* [TASK TO CARRY OUT]:
Write the line that contains "Look at this" and each one after it, word for word, ending with the final line of the data.

--- DATASET ENTRIES ---

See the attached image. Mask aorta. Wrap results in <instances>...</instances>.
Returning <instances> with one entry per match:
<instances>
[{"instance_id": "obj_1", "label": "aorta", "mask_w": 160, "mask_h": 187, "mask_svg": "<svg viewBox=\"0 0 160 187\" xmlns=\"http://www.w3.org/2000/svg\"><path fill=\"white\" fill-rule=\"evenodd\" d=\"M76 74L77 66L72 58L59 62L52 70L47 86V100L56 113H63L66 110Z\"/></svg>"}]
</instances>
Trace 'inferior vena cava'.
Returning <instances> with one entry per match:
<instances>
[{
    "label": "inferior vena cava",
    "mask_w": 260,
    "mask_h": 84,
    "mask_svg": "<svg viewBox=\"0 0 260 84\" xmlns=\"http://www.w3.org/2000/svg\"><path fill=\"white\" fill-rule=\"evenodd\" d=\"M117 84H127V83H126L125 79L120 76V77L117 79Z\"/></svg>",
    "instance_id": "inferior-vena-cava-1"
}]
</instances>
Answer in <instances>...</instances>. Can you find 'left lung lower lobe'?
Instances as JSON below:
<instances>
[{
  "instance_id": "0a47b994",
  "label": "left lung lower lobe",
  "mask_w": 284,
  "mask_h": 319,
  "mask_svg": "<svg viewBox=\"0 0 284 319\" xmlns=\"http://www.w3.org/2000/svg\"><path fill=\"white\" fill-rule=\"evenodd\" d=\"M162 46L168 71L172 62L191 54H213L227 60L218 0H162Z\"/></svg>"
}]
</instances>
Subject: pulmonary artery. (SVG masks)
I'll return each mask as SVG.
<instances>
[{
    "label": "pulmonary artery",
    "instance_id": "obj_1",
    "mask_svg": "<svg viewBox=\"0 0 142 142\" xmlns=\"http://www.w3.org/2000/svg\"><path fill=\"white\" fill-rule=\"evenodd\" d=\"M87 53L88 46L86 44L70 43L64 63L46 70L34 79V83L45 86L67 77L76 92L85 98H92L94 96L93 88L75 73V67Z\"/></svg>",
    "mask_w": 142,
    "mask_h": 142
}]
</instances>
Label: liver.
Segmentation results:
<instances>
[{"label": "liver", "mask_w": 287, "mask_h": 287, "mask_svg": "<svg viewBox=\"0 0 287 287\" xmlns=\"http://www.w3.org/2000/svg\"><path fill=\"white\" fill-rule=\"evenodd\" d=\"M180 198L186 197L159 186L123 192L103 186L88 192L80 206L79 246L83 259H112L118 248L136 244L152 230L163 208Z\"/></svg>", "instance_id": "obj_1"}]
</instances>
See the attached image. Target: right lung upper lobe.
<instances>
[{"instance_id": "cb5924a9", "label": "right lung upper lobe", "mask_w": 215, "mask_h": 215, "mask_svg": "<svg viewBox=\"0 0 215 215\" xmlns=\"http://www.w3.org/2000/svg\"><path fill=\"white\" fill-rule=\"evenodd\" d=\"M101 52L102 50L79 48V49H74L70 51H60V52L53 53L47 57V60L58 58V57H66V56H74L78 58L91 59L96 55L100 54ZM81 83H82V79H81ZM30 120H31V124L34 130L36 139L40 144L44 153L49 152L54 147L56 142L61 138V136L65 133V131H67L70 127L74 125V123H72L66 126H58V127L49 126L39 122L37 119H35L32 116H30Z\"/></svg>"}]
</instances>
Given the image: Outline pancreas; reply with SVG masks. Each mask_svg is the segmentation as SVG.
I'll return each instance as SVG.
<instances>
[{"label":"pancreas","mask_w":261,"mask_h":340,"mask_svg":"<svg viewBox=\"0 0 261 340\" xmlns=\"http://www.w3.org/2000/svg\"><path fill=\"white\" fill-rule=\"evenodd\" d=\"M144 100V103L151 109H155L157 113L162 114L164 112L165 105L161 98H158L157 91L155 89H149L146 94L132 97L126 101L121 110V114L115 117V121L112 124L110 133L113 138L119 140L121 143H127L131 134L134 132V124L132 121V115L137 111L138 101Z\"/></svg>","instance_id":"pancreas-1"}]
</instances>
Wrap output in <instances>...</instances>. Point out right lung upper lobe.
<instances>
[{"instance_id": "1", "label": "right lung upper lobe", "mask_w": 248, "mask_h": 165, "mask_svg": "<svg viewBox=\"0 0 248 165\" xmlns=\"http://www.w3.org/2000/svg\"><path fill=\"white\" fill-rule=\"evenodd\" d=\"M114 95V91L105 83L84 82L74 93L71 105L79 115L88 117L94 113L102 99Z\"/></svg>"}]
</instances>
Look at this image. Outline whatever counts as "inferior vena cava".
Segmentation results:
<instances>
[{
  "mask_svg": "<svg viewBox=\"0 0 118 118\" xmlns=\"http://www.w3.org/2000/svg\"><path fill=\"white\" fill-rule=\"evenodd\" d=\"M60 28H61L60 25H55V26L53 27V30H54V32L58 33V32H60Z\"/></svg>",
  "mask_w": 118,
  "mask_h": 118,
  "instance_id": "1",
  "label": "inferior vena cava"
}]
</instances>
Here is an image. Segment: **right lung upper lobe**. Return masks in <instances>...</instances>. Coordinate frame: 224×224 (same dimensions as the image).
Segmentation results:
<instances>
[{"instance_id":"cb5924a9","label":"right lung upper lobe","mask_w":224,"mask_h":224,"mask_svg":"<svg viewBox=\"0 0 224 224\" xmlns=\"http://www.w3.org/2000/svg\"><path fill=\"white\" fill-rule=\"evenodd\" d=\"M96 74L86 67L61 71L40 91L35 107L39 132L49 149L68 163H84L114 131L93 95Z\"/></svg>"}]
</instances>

---

* [ANSWER SECTION]:
Look at this image. Outline whatever counts as "inferior vena cava".
Segmentation results:
<instances>
[{
  "mask_svg": "<svg viewBox=\"0 0 118 118\" xmlns=\"http://www.w3.org/2000/svg\"><path fill=\"white\" fill-rule=\"evenodd\" d=\"M60 28H61L60 25H55V26L53 27V30H54V32L58 33V32H60Z\"/></svg>",
  "mask_w": 118,
  "mask_h": 118,
  "instance_id": "1",
  "label": "inferior vena cava"
}]
</instances>
Here is an image. Segment: **right lung upper lobe**. Return masks in <instances>...</instances>. Coordinate frame: 224×224 (same dimensions as the image).
Segmentation results:
<instances>
[{"instance_id":"cb5924a9","label":"right lung upper lobe","mask_w":224,"mask_h":224,"mask_svg":"<svg viewBox=\"0 0 224 224\" xmlns=\"http://www.w3.org/2000/svg\"><path fill=\"white\" fill-rule=\"evenodd\" d=\"M96 74L86 67L61 71L40 91L35 107L39 132L49 149L68 163H84L114 131L93 95Z\"/></svg>"}]
</instances>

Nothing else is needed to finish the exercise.